The Confederacy was born in an exceptionally difficult military and political context, in which most military and strategic factors substantially favoured the Union. It was understood at the outset of the conflict that victory for the Confederate States could only be achieved by one of two broad strategic outcomes. The first option was for the Confederacy to prove to foreign powers that it merited recognition by achieving a decisive military victory, claiming by force of arms the South’s right to exist. The second strategic option was to make the suppression of the seceded states so excessively costly that the will and capacity of the Union states were exhausted and they were forced to concede that secession had been accomplished and could not be reversed by force. These two routes to victory ran parallel in many respects, but the first option broadly required a more offensive or aggressive posture and the latter a more defensive and passive approach. In both cases, the Confederacy’s grand strategy was based on surviving in a viable intact form, militarily and politically, until one or other of these two circumstances prevailed. But, if the Confederate high command failed to secure a successful military outcome by either route, political defeat was inevitable.

Both strategic approaches were adopted at different times depending on the prevailing circumstances. Diplomatic recognition was sought repeatedly and, on a few occasions, even appeared to be within reach if only a decisive knock-out blow could be landed. By late-1863, recognition by way of diplomatic intervention or military supremacy had receded out of reach.

By 1864 the Confederacy could only secure independence by out-enduring the North. The South had to inflict harm until exhaustion, bankruptcy, demoralisation, war weariness or political upheaval forced the North to accept that the price of victory had exceeded justifiable limits. And this had to be accomplished before similar factors fatally undermined the South’s own ability to resist.

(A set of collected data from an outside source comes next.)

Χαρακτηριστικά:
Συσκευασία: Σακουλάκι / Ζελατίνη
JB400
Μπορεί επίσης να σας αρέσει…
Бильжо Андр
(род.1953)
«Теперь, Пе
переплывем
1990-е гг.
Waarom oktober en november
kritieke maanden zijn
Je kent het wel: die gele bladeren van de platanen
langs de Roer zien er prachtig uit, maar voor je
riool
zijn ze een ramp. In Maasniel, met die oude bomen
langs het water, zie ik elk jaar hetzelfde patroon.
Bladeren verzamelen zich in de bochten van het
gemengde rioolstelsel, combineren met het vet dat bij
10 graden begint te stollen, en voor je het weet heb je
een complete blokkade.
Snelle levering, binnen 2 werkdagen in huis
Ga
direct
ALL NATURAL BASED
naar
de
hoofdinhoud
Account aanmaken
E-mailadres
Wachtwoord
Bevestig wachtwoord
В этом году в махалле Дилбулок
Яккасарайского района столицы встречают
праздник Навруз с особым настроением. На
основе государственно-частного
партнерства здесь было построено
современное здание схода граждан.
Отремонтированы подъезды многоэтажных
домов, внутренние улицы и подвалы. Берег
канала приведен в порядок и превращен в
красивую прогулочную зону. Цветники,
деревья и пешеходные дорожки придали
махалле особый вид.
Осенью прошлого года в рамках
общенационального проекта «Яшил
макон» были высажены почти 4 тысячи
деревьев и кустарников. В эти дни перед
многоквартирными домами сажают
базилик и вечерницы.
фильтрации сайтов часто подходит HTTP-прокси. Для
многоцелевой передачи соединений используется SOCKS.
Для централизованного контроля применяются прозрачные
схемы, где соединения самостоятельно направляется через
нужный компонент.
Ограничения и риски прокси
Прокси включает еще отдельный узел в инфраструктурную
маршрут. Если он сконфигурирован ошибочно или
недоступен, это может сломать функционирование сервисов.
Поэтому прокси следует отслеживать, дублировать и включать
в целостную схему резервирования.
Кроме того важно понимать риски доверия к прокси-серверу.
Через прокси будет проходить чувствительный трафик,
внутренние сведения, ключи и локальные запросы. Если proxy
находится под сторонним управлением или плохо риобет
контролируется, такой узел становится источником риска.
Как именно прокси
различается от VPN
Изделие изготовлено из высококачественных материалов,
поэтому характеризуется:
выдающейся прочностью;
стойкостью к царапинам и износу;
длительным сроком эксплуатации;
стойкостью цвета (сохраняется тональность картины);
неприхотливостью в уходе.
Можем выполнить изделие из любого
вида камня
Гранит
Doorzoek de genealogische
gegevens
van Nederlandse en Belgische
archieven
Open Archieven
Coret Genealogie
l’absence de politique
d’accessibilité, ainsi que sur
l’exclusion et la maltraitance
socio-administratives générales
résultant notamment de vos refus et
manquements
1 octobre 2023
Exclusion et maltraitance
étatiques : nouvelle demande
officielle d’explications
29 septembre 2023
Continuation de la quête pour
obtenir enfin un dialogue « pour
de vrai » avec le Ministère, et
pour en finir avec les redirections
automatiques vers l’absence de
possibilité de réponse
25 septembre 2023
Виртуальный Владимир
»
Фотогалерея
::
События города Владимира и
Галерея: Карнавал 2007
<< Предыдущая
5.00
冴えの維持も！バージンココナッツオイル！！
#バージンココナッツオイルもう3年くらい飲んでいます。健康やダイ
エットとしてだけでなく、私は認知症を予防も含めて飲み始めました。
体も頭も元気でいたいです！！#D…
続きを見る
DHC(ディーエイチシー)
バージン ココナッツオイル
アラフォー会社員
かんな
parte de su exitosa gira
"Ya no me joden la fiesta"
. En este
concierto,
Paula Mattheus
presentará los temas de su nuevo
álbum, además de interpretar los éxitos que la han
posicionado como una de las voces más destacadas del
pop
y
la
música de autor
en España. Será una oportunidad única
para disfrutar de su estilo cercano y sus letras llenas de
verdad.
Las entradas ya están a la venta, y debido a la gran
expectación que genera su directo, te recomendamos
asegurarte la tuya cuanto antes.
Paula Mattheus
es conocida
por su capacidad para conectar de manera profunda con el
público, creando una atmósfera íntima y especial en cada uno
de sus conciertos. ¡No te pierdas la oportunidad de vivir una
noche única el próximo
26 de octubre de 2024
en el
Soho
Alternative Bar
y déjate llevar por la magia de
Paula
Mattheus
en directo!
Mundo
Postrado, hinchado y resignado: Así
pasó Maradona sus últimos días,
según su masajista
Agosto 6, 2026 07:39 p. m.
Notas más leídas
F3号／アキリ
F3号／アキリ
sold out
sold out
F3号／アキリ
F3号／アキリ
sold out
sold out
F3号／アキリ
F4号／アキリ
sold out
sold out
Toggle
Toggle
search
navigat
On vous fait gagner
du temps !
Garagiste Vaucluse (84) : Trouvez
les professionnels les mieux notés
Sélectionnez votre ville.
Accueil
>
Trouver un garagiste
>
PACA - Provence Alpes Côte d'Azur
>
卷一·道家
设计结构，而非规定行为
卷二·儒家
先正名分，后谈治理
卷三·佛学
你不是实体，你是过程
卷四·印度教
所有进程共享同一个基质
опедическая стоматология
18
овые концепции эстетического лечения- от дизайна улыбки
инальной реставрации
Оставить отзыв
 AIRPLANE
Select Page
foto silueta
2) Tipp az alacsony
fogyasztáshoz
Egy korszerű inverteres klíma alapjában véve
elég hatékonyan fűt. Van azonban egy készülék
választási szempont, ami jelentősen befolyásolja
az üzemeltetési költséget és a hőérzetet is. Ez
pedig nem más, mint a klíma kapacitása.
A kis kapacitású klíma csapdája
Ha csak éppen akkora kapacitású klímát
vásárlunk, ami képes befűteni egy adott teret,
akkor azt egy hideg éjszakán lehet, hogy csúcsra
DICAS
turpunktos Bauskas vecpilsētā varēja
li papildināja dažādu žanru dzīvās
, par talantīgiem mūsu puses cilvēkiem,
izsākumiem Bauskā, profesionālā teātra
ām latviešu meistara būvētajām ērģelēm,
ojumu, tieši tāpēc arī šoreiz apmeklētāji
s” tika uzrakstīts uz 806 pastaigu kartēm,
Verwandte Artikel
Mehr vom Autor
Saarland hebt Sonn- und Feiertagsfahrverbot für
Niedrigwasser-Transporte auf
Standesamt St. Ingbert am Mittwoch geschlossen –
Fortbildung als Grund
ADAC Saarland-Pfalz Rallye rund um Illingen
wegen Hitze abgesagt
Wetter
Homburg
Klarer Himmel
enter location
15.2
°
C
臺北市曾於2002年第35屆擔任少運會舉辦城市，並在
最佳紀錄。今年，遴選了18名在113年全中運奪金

A successful military outcome by survival appeared plausible until the US Presidential elections of 1864 confirmed that the North’s deep war-weariness was outweighed by a grim determination to finish the matter by the relentless application of military force. Confederate hopes diminished to a faint glimmer in 1865 as the Union military machine inflicted the final hammer-blows to their armies and economy and the territorial integrity of the nation was smashed.

Against the odds, the Confederates had managed to organise and equip new mass armies and to build almost from scratch a small but innovative navy. They quickly identified high commanders who appeared capable of leading their armies to a decisive military success, or to keep them in the field long enough for independence to be achieved.

A high command structure was adopted by the Confederacy which permitted it to prosecute four years of relentless war. In retrospect, the fact that the Confederate high command seemed at times to be in sight of a military victory and kept coherent armies in the field for four years reflects the immense determination of the putative nation’s leaders, rank-and-file forces and citizens. However, this was never likely to be sufficient. The Confederate high command undoubtedly achieved some remarkable successes, but their greatest feat was that they enabled the nation to exist and survive at all.